PROMPT: Your answer must consist of every line from the data below that includes the word "dialog".

────

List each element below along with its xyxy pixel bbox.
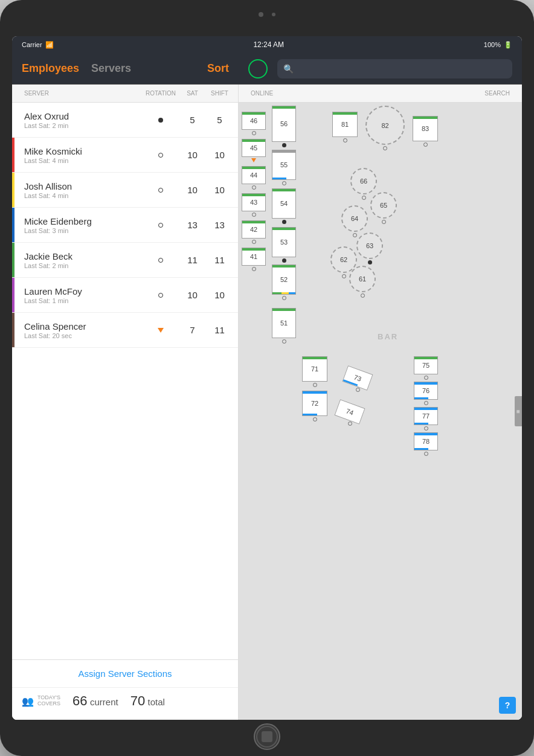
table-item[interactable]: 44: [242, 166, 266, 190]
table-indicator: [382, 220, 386, 224]
table-item[interactable]: 42: [242, 220, 266, 244]
emp-info: Mike KosmickiLast Sat: 4 min: [17, 146, 143, 164]
table-item[interactable]: 43: [242, 193, 266, 217]
table-shape: 78: [414, 432, 438, 450]
table-item[interactable]: 54: [272, 188, 296, 224]
table-item[interactable]: 61: [349, 266, 376, 298]
table-shape: 42: [242, 220, 266, 239]
assign-button[interactable]: Assign Server Sections: [12, 660, 238, 688]
employee-row[interactable]: Jackie BeckLast Sat: 2 min1111: [12, 243, 238, 278]
table-indicator: [383, 146, 387, 150]
table-item[interactable]: 74: [336, 403, 363, 426]
table-item[interactable]: 78: [414, 432, 438, 456]
employee-row[interactable]: Josh AllisonLast Sat: 4 min1010: [12, 173, 238, 208]
table-shape: 64: [341, 205, 368, 232]
rotation-dot-empty: [158, 223, 163, 228]
emp-name: Mike Kosmicki: [24, 146, 143, 156]
table-item[interactable]: 82: [365, 106, 405, 150]
bar-label: BAR: [378, 332, 398, 341]
covers-icon: 👥: [22, 696, 34, 707]
employee-row[interactable]: Mike KosmickiLast Sat: 4 min1010: [12, 138, 238, 173]
emp-sub: Last Sat: 4 min: [24, 192, 143, 199]
status-bar: Carrier 📶 12:24 AM 100% 🔋: [12, 36, 522, 53]
emp-rotation: [143, 328, 179, 333]
table-indicator: [252, 240, 256, 244]
emp-info: Micke EidenbergLast Sat: 3 min: [17, 216, 143, 234]
floor-map[interactable]: BAR ≡ 4645444342415655545352518182836665…: [239, 103, 522, 720]
emp-name: Celina Spencer: [24, 321, 143, 332]
tab-employees[interactable]: Employees: [22, 62, 79, 75]
ipad-screen: Carrier 📶 12:24 AM 100% 🔋 Employees Serv…: [12, 36, 522, 720]
emp-info: Josh AllisonLast Sat: 4 min: [17, 181, 143, 199]
rotation-triangle: [158, 328, 164, 333]
employee-row[interactable]: Alex OxrudLast Sat: 2 min55: [12, 103, 238, 138]
status-right: 100% 🔋: [484, 41, 512, 49]
home-button-inner: [256, 726, 278, 748]
emp-shift: 10: [206, 150, 233, 160]
table-item[interactable]: 72: [302, 391, 327, 421]
employee-row[interactable]: Celina SpencerLast Sat: 20 sec711: [12, 313, 238, 348]
table-item[interactable]: 52: [272, 264, 296, 300]
table-shape: 83: [413, 116, 438, 141]
table-item[interactable]: 76: [414, 382, 438, 405]
rotation-dot-empty: [158, 293, 163, 298]
current-value: 66: [72, 693, 87, 708]
table-item[interactable]: 77: [414, 407, 438, 431]
table-item[interactable]: 71: [302, 356, 327, 387]
camera-area: [259, 12, 275, 17]
help-button[interactable]: ?: [499, 697, 516, 714]
nav-right: 🔍: [239, 59, 522, 78]
employee-row[interactable]: Micke EidenbergLast Sat: 3 min1313: [12, 208, 238, 243]
emp-sub: Last Sat: 20 sec: [24, 332, 143, 339]
table-shape: 51: [272, 308, 296, 338]
covers-label: TODAY'SCOVERS: [37, 695, 60, 707]
table-shape: 46: [242, 112, 266, 130]
table-shape: 44: [242, 166, 266, 184]
emp-rotation: [143, 188, 179, 193]
ipad-frame: Carrier 📶 12:24 AM 100% 🔋 Employees Serv…: [0, 0, 534, 756]
table-shape: 73: [343, 365, 373, 390]
covers-group: 👥 TODAY'SCOVERS: [22, 695, 60, 707]
table-item[interactable]: 46: [242, 112, 266, 135]
home-button[interactable]: [254, 723, 280, 750]
table-shape: 45: [242, 139, 266, 157]
table-shape: 72: [302, 391, 327, 416]
search-icon: 🔍: [283, 64, 294, 74]
table-item[interactable]: 65: [370, 192, 397, 224]
search-label: SEARCH: [484, 90, 510, 97]
table-shape: 41: [242, 248, 266, 266]
emp-color-bar: [12, 138, 14, 172]
emp-color-bar: [12, 278, 14, 312]
tab-servers[interactable]: Servers: [91, 62, 131, 75]
table-shape: 63: [356, 232, 383, 259]
table-item[interactable]: 51: [272, 308, 296, 344]
emp-color-bar: [12, 243, 14, 277]
search-bar[interactable]: 🔍: [277, 59, 512, 78]
table-item[interactable]: 73: [344, 370, 371, 392]
table-indicator: [342, 274, 346, 278]
emp-name: Micke Eidenberg: [24, 216, 143, 226]
table-item[interactable]: 41: [242, 248, 266, 271]
table-item[interactable]: 75: [414, 356, 438, 380]
table-item[interactable]: 45: [242, 139, 266, 162]
sidebar-toggle[interactable]: ≡: [515, 396, 522, 426]
table-indicator: [423, 143, 428, 147]
emp-shift: 13: [206, 220, 233, 230]
table-indicator: [368, 260, 372, 264]
table-indicator: [282, 220, 286, 224]
table-item[interactable]: 81: [332, 112, 358, 143]
table-item[interactable]: 83: [413, 116, 438, 147]
sort-button[interactable]: Sort: [207, 62, 229, 75]
table-item[interactable]: 55: [272, 150, 296, 185]
employee-row[interactable]: Lauren McFoyLast Sat: 1 min1010: [12, 278, 238, 313]
table-item[interactable]: 63: [356, 232, 383, 264]
table-item[interactable]: 56: [272, 106, 296, 147]
table-indicator: [282, 143, 286, 147]
table-shape: 61: [349, 266, 376, 292]
emp-shift: 11: [206, 325, 233, 335]
footer-stats: 👥 TODAY'SCOVERS 66 current 70 total: [12, 688, 238, 714]
status-left: Carrier 📶: [22, 41, 54, 49]
table-shape: 53: [272, 227, 296, 257]
table-shape: 77: [414, 407, 438, 425]
table-item[interactable]: 53: [272, 227, 296, 263]
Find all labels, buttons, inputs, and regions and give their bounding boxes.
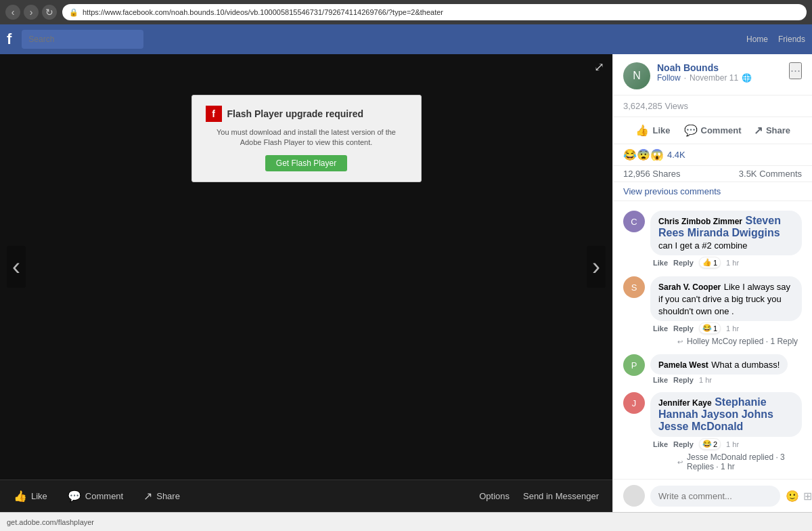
forward-button[interactable]: › <box>24 5 39 20</box>
comment-author[interactable]: Jennifer Kaye <box>658 398 712 408</box>
comment-reply-action[interactable]: Reply <box>673 440 694 448</box>
reaction-badge: 👍 1 <box>699 257 721 268</box>
reaction-emoji: 👍 <box>702 258 712 267</box>
fb-header: f Home Friends <box>0 24 812 54</box>
fb-search-input[interactable] <box>22 30 143 49</box>
comment-meta: Like Reply 😂 2 1 hr <box>650 438 802 450</box>
comments-list: C Chris Zimbob Zimmer Steven Rees Mirand… <box>613 201 812 479</box>
views-count: 3,624,285 Views <box>613 95 812 117</box>
comment-avatar: C <box>623 211 645 232</box>
comment-meta: Like Reply 👍 1 1 hr <box>650 257 802 268</box>
video-like-label: Like <box>31 491 47 501</box>
post-more-button[interactable]: ··· <box>789 62 802 79</box>
post-meta: Noah Bounds Follow · November 11 🌐 <box>657 62 782 83</box>
video-area: f Flash Player upgrade required You must… <box>0 54 612 512</box>
comment-meta: Like Reply 1 hr <box>650 376 802 384</box>
poster-name[interactable]: Noah Bounds <box>657 62 782 73</box>
comment-body: Sarah V. Cooper Like I always say if you… <box>650 276 802 346</box>
video-player: f Flash Player upgrade required You must… <box>0 54 612 480</box>
emoji-icon[interactable]: 🙂 <box>786 490 799 503</box>
share-label: Share <box>766 125 790 135</box>
comment-input-row: 🙂 ⊞ ▣ 📷 <box>613 479 812 512</box>
share-button[interactable]: ↗ Share <box>742 120 802 141</box>
prev-video-button[interactable]: ‹ <box>7 246 26 288</box>
comment-time: 1 hr <box>726 259 739 267</box>
fb-nav-home[interactable]: Home <box>746 35 768 44</box>
comment-body: Chris Zimbob Zimmer Steven Rees Miranda … <box>650 211 802 268</box>
shares-count[interactable]: 12,956 Shares <box>623 169 681 179</box>
flash-icon: f <box>206 106 222 122</box>
comments-count[interactable]: 3.5K Comments <box>739 169 802 179</box>
comment-avatar: S <box>623 276 645 298</box>
comment-bubble: Jennifer Kaye Stephanie Hannah Jayson Jo… <box>650 392 802 437</box>
flash-dialog-title: Flash Player upgrade required <box>227 108 364 119</box>
browser-chrome: ‹ › ↻ 🔒 https://www.facebook.com/noah.bo… <box>0 0 812 24</box>
comment-like-action[interactable]: Like <box>653 259 668 267</box>
sidebar: N Noah Bounds Follow · November 11 🌐 ···… <box>612 54 812 512</box>
expand-button[interactable]: ⤢ <box>594 60 604 75</box>
reply-link[interactable]: Holley McCoy replied · 1 Reply <box>687 337 798 346</box>
reaction-badge: 😂 2 <box>699 438 721 450</box>
comment-author[interactable]: Sarah V. Cooper <box>658 282 721 292</box>
comment-like-action[interactable]: Like <box>653 324 668 333</box>
follow-link[interactable]: Follow <box>657 73 681 83</box>
comment-like-action[interactable]: Like <box>653 440 668 448</box>
next-video-button[interactable]: › <box>587 246 606 288</box>
secure-icon: 🔒 <box>69 8 78 17</box>
like-button[interactable]: 👍 Like <box>623 120 683 141</box>
video-options-link[interactable]: Options <box>479 491 510 501</box>
shares-row: 12,956 Shares 3.5K Comments <box>613 166 812 182</box>
status-bar: get.adobe.com/flashplayer <box>0 512 812 531</box>
comment-reply-action[interactable]: Reply <box>673 324 694 333</box>
fb-logo: f <box>7 30 12 48</box>
reaction-badge: 😂 1 <box>699 322 721 334</box>
comment-time: 1 hr <box>699 376 712 384</box>
video-like-button[interactable]: 👍 Like <box>14 490 47 503</box>
comment-button[interactable]: 💬 Comment <box>683 120 742 141</box>
comment-time: 1 hr <box>726 440 739 448</box>
address-bar[interactable]: 🔒 https://www.facebook.com/noah.bounds.1… <box>62 4 807 20</box>
current-user-avatar <box>623 485 645 507</box>
reaction-emoji: 😂 <box>702 440 712 448</box>
comment-text: What a dumbass! <box>711 360 780 370</box>
reply-thread: ↩ Holley McCoy replied · 1 Reply <box>650 334 802 346</box>
main-layout: f Flash Player upgrade required You must… <box>0 54 812 512</box>
video-comment-label: Comment <box>85 491 123 501</box>
reaction-emoji: 😂 <box>702 324 712 333</box>
comment-item: C Chris Zimbob Zimmer Steven Rees Mirand… <box>613 207 812 272</box>
video-bottom-bar: 👍 Like 💬 Comment ↗ Share Options Send in… <box>0 480 612 512</box>
get-flash-player-button[interactable]: Get Flash Player <box>265 155 347 171</box>
video-share-button[interactable]: ↗ Share <box>143 490 180 503</box>
comment-icon: 💬 <box>68 490 81 503</box>
comment-reply-action[interactable]: Reply <box>673 376 694 384</box>
reload-button[interactable]: ↻ <box>42 5 57 20</box>
comment-meta: Like Reply 😂 1 1 hr <box>650 322 802 334</box>
comment-author[interactable]: Chris Zimbob Zimmer <box>658 217 742 226</box>
comment-input[interactable] <box>650 486 780 507</box>
comment-input-icons: 🙂 ⊞ ▣ 📷 <box>786 490 812 503</box>
fb-nav-friends[interactable]: Friends <box>778 35 805 44</box>
back-button[interactable]: ‹ <box>5 5 20 20</box>
comment-author[interactable]: Pamela West <box>658 360 708 370</box>
browser-nav-buttons: ‹ › ↻ <box>5 5 57 20</box>
flash-dialog: f Flash Player upgrade required You must… <box>191 95 422 182</box>
reaction-count[interactable]: 4.4K <box>667 150 685 160</box>
comment-bubble: Pamela West What a dumbass! <box>650 354 788 375</box>
post-header: N Noah Bounds Follow · November 11 🌐 ··· <box>613 54 812 95</box>
comment-bubble: Sarah V. Cooper Like I always say if you… <box>650 276 802 321</box>
sticker-icon[interactable]: ⊞ <box>803 490 812 503</box>
comment-text: can I get a #2 combine <box>658 240 748 251</box>
video-send-messenger-link[interactable]: Send in Messenger <box>523 491 599 501</box>
share-icon: ↗ <box>143 490 152 503</box>
comment-like-action[interactable]: Like <box>653 376 668 384</box>
comment-body: Pamela West What a dumbass! Like Reply 1… <box>650 354 802 384</box>
comment-avatar: J <box>623 392 645 414</box>
video-bottom-right: Options Send in Messenger <box>479 491 599 501</box>
comment-reply-action[interactable]: Reply <box>673 259 694 267</box>
reply-link[interactable]: Jesse McDonald replied · 3 Replies · 1 h… <box>687 452 802 471</box>
view-previous-comments[interactable]: View previous comments <box>613 182 812 201</box>
comment-item: P Pamela West What a dumbass! Like Reply… <box>613 350 812 388</box>
video-share-label: Share <box>156 491 180 501</box>
status-bar-text: get.adobe.com/flashplayer <box>7 518 94 526</box>
video-comment-button[interactable]: 💬 Comment <box>68 490 123 503</box>
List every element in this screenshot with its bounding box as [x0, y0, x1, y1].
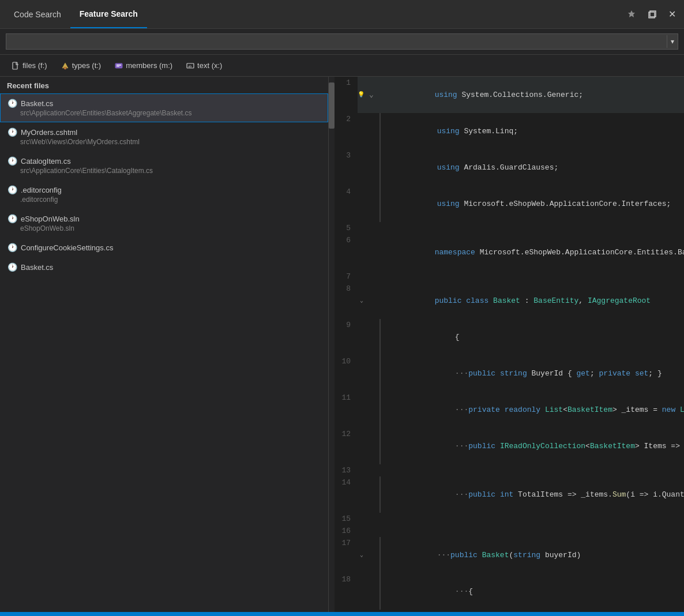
search-input[interactable] [6, 37, 667, 46]
code-content[interactable]: 1 💡 ⌄ using System.Collections.Generic; … [335, 77, 684, 612]
search-area: ▾ [0, 29, 684, 55]
svg-rect-2 [13, 62, 17, 69]
list-item[interactable]: 🕐 .editorconfig .editorconfig [0, 180, 328, 209]
code-line: 10 ···public string BuyerId { get; priva… [335, 355, 684, 392]
filter-tab-files[interactable]: files (f:) [6, 59, 53, 72]
types-icon [61, 62, 69, 70]
file-item-name: 🕐 ConfigureCookieSettings.cs [7, 243, 321, 252]
code-line: 4 using Microsoft.eShopWeb.ApplicationCo… [335, 186, 684, 222]
file-item-name: 🕐 CatalogItem.cs [7, 156, 321, 166]
file-item-path: eShopOnWeb.sln [7, 224, 321, 232]
filter-tab-members[interactable]: members (m:) [109, 59, 178, 72]
filter-tab-types-label: types (t:) [72, 61, 102, 70]
file-item-name: 🕐 Basket.cs [7, 99, 321, 108]
list-item[interactable]: 🕐 ConfigureCookieSettings.cs [0, 238, 328, 257]
code-line: 7 [335, 271, 684, 283]
clock-icon: 🕐 [7, 185, 17, 194]
filter-tab-text[interactable]: ab text (x:) [181, 59, 228, 72]
filter-tab-types[interactable]: types (t:) [55, 59, 107, 72]
code-line: 1 💡 ⌄ using System.Collections.Generic; [335, 77, 684, 113]
collapse-icon[interactable]: ⌄ [369, 89, 374, 101]
list-item[interactable]: 🕐 MyOrders.cshtml src\Web\Views\Order\My… [0, 122, 328, 151]
tab-code-search[interactable]: Code Search [5, 0, 70, 28]
collapse-icon-method[interactable]: ⌄ [360, 549, 363, 561]
svg-point-3 [64, 67, 66, 69]
svg-rect-4 [115, 63, 122, 68]
code-line: 14 ···public int TotalItems => _items.Su… [335, 476, 684, 513]
code-line: 3 using Ardalis.GuardClauses; [335, 149, 684, 186]
svg-rect-5 [116, 65, 121, 66]
code-line: 11 ···private readonly List<BasketItem> … [335, 392, 684, 428]
code-panel: 1 💡 ⌄ using System.Collections.Generic; … [335, 77, 684, 612]
file-list-scrollbar[interactable] [329, 77, 335, 612]
title-bar-actions: ✕ [623, 6, 679, 22]
code-line: 5 [335, 222, 684, 234]
clock-icon: 🕐 [7, 214, 17, 223]
code-line: 18 ···{ [335, 573, 684, 610]
scrollbar-thumb [329, 82, 335, 129]
file-item-name: 🕐 Basket.cs [7, 262, 321, 272]
lightbulb-icon[interactable]: 💡 [358, 89, 364, 101]
code-line: 9 { [335, 319, 684, 355]
close-button[interactable]: ✕ [665, 6, 679, 22]
code-line: 13 [335, 464, 684, 476]
list-item[interactable]: 🕐 Basket.cs src\ApplicationCore\Entities… [0, 93, 328, 122]
code-line: 17 ⌄ ···public Basket(string buyerId) [335, 537, 684, 573]
clock-icon: 🕐 [7, 262, 17, 272]
filter-tabs: files (f:) types (t:) members (m:) ab [0, 55, 684, 77]
text-icon: ab [186, 62, 194, 70]
restore-button[interactable] [644, 7, 660, 21]
main-panel: Recent files 🕐 Basket.cs src\Application… [0, 77, 684, 612]
code-line: 12 ···public IReadOnlyCollection<BasketI… [335, 428, 684, 464]
title-bar: Code Search Feature Search ✕ [0, 0, 684, 29]
clock-icon: 🕐 [7, 99, 17, 108]
code-line: 2 using System.Linq; [335, 113, 684, 149]
clock-icon: 🕐 [7, 156, 17, 166]
file-list-panel: Recent files 🕐 Basket.cs src\Application… [0, 77, 329, 612]
code-line: 8 ⌄ public class Basket : BaseEntity, IA… [335, 283, 684, 319]
filter-tab-members-label: members (m:) [126, 61, 172, 70]
collapse-icon-class[interactable]: ⌄ [360, 295, 363, 307]
search-input-wrapper: ▾ [6, 33, 678, 50]
file-item-path: src\ApplicationCore\Entities\CatalogItem… [7, 167, 321, 175]
members-icon [115, 62, 123, 70]
tab-feature-search[interactable]: Feature Search [70, 0, 147, 28]
pin-button[interactable] [623, 7, 640, 21]
code-line: 15 [335, 513, 684, 525]
recent-files-header: Recent files [0, 77, 328, 93]
list-item[interactable]: 🕐 eShopOnWeb.sln eShopOnWeb.sln [0, 209, 328, 238]
code-line: 6 namespace Microsoft.eShopWeb.Applicati… [335, 234, 684, 271]
file-item-name: 🕐 .editorconfig [7, 185, 321, 194]
clock-icon: 🕐 [7, 243, 17, 252]
filter-tab-files-label: files (f:) [22, 61, 47, 70]
status-bar: ◀ ▶ Ln: 1 Ch: 1 [0, 612, 684, 616]
file-item-name: 🕐 MyOrders.cshtml [7, 127, 321, 137]
list-item[interactable]: 🕐 CatalogItem.cs src\ApplicationCore\Ent… [0, 151, 328, 180]
list-item[interactable]: 🕐 Basket.cs [0, 257, 328, 277]
file-icon [12, 62, 20, 70]
file-item-path: .editorconfig [7, 196, 321, 204]
svg-text:ab: ab [188, 64, 192, 69]
svg-rect-6 [116, 66, 119, 67]
file-item-path: src\ApplicationCore\Entities\BasketAggre… [7, 109, 321, 117]
search-dropdown-button[interactable]: ▾ [667, 35, 678, 48]
clock-icon: 🕐 [7, 127, 17, 137]
file-item-name: 🕐 eShopOnWeb.sln [7, 214, 321, 223]
code-line: 16 [335, 525, 684, 537]
file-item-path: src\Web\Views\Order\MyOrders.cshtml [7, 138, 321, 146]
filter-tab-text-label: text (x:) [197, 61, 222, 70]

────

RESPONSE AREA:
flash-dialog-title: Flash Player upgrade required <box>227 108 364 119</box>
flash-dialog: f Flash Player upgrade required You must… <box>191 95 422 182</box>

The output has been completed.